• [Data items]
++++++++
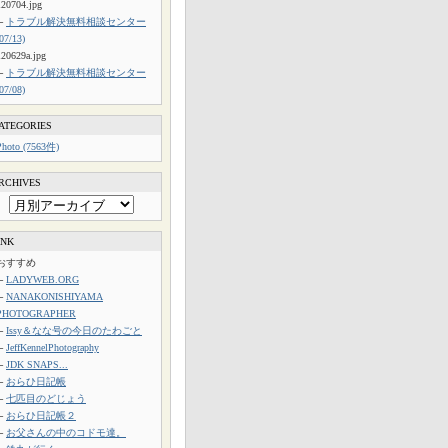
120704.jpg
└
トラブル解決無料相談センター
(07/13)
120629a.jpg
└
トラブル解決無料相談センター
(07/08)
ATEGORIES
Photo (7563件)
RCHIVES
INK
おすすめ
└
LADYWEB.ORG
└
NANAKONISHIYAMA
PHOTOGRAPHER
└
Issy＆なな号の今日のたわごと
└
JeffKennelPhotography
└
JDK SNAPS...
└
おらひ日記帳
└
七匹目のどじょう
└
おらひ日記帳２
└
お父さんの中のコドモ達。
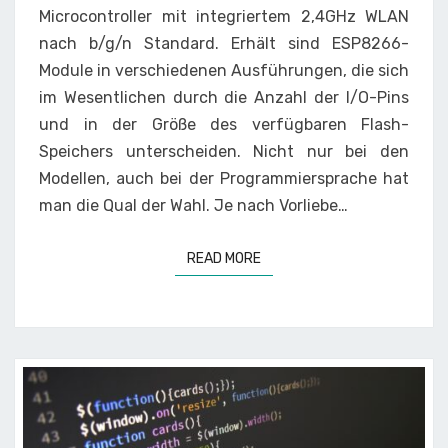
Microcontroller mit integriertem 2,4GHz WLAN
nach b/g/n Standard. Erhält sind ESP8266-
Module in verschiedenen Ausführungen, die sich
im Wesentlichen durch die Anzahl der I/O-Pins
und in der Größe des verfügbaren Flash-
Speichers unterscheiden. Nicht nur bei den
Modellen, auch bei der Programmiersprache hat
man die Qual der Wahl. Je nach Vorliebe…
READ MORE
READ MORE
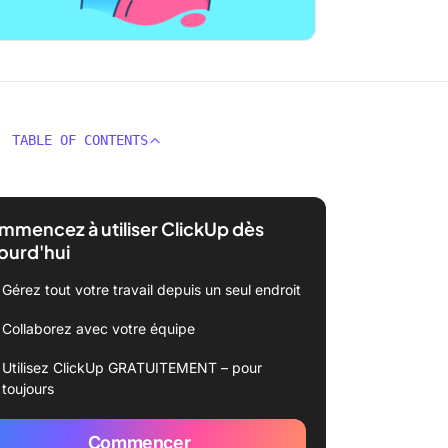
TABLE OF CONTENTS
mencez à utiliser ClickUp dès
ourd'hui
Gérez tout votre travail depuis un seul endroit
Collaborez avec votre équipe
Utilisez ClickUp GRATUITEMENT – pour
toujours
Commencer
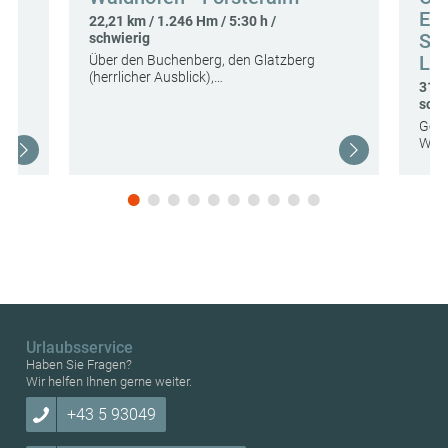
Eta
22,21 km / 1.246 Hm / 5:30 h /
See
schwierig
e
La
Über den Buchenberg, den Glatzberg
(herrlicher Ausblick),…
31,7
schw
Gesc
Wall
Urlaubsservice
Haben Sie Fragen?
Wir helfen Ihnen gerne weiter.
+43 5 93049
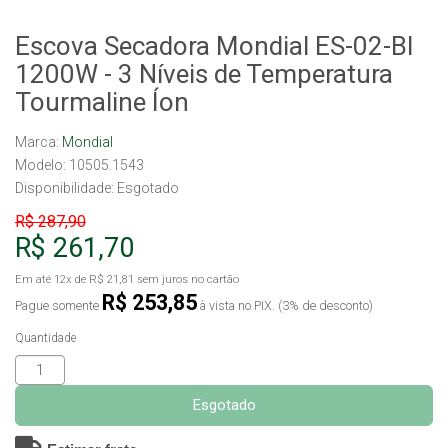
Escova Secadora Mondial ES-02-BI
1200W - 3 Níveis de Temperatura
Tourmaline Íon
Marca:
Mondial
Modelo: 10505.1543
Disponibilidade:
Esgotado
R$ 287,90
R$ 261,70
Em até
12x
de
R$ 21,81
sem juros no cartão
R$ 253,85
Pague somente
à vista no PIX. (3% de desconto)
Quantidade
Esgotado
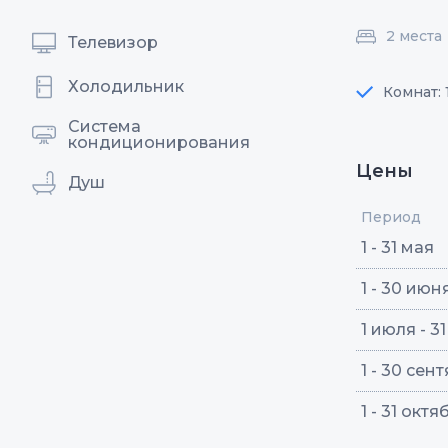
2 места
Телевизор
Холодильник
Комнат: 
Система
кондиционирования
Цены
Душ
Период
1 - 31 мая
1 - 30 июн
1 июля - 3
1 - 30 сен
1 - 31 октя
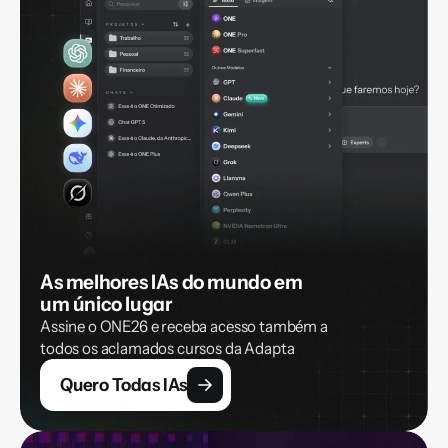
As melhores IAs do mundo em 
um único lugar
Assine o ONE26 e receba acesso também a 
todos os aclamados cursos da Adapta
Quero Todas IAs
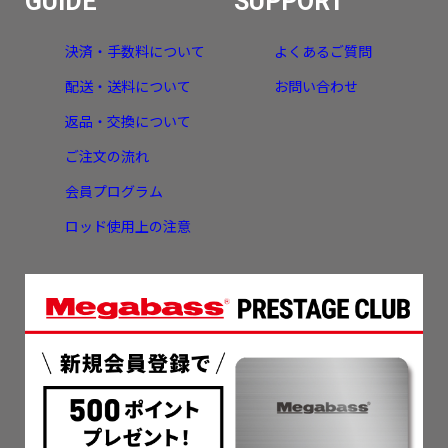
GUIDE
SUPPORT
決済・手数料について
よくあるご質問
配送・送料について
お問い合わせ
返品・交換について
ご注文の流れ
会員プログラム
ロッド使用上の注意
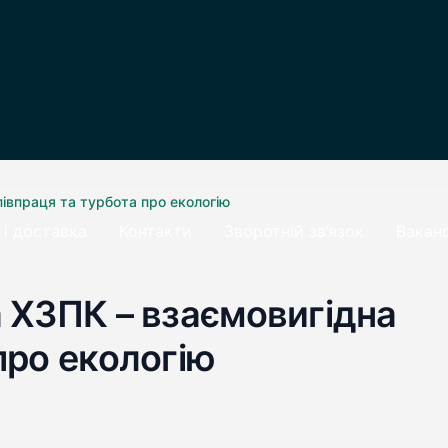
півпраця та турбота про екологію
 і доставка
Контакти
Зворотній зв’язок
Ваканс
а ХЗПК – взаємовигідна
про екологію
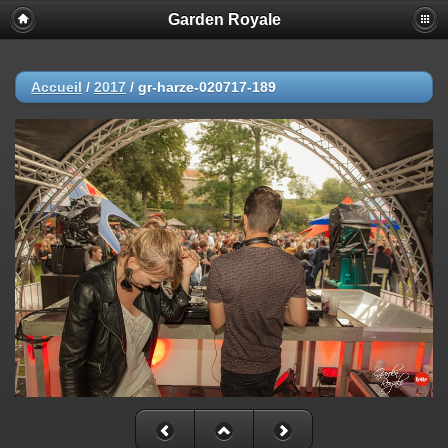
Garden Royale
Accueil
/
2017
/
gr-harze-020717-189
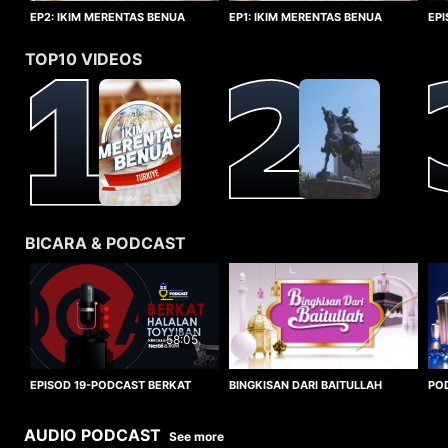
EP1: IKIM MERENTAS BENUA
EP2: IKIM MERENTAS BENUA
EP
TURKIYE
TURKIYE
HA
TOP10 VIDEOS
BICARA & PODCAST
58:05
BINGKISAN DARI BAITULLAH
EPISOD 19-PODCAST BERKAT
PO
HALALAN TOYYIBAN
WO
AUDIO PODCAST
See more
++++++++
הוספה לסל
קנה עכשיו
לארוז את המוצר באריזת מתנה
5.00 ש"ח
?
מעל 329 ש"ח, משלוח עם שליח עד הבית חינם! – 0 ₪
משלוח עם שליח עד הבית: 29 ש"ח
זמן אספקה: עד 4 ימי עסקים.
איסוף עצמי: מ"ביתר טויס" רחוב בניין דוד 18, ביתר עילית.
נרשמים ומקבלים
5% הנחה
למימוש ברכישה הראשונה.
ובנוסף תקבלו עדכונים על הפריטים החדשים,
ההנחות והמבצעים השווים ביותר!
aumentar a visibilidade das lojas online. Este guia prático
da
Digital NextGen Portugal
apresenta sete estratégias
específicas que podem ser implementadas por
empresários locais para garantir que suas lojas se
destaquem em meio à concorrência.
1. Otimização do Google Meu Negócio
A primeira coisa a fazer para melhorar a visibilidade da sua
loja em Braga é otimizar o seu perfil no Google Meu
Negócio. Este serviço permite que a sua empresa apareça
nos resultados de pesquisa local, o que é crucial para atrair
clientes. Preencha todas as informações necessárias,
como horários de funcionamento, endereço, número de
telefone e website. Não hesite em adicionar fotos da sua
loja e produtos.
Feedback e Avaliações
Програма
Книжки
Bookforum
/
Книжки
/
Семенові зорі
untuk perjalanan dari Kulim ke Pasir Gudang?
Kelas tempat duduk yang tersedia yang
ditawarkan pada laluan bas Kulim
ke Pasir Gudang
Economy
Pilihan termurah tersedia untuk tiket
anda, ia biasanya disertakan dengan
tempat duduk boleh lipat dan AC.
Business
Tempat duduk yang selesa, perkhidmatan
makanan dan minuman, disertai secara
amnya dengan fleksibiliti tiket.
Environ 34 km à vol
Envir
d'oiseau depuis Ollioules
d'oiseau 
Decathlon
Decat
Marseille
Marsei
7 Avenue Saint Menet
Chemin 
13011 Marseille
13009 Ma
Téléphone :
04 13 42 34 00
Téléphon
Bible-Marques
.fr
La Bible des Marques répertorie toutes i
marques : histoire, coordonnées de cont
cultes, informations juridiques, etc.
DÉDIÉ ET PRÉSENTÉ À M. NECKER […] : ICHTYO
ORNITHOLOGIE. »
++++++++
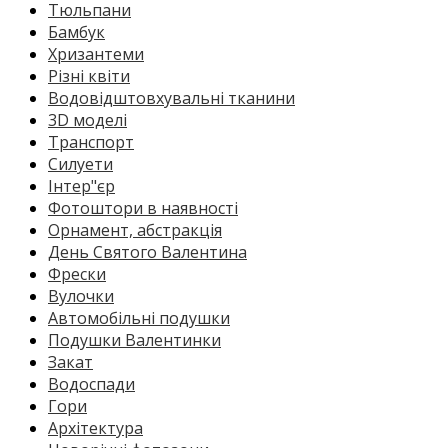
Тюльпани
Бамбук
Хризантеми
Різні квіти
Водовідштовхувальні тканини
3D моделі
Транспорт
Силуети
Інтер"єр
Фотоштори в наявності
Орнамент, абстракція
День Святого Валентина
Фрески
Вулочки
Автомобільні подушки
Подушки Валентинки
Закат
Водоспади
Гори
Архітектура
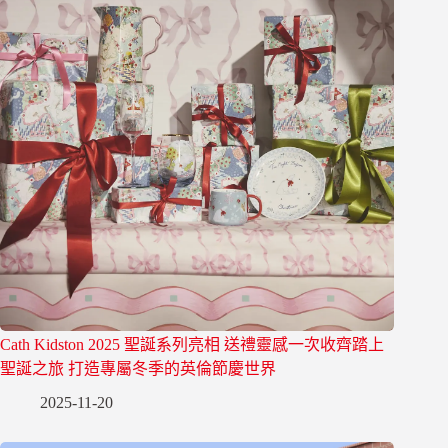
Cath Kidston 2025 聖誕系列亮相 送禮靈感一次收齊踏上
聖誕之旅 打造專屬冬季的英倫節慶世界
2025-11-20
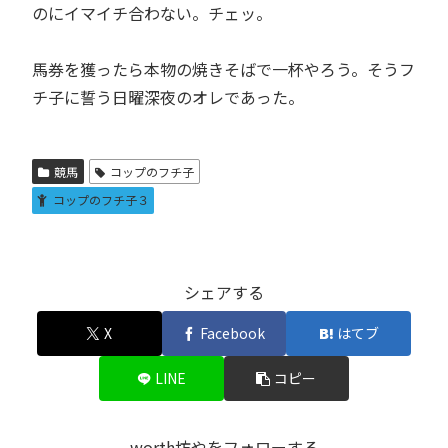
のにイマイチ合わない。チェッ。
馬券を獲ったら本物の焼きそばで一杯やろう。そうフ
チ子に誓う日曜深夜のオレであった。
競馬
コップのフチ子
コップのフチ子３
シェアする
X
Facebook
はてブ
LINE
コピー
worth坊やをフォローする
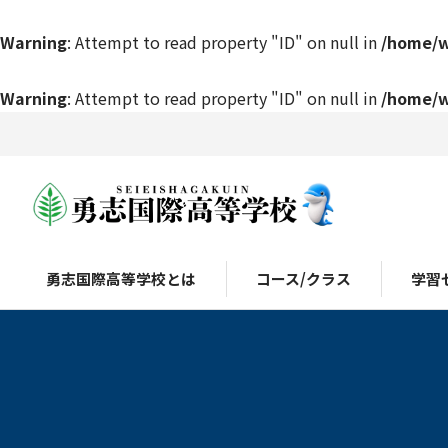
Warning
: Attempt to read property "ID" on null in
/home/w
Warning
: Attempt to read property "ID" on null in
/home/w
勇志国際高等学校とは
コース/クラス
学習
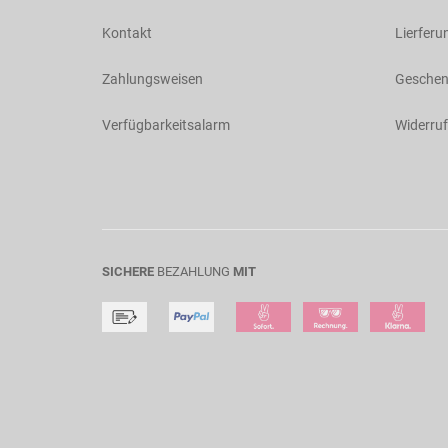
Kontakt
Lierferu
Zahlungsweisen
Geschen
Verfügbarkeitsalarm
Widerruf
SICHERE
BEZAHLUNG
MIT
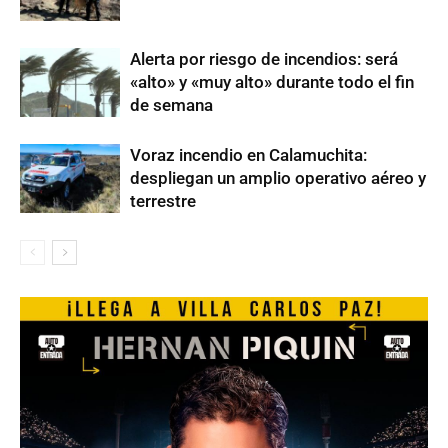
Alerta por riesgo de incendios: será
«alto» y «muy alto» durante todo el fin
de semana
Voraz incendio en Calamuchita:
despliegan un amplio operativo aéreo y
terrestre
++++++++
Where in the records does the string "Pasir" appear? Copy every line that has it.

untuk perjalanan dari Kulim ke Pasir Gudang?
ke Pasir Gudang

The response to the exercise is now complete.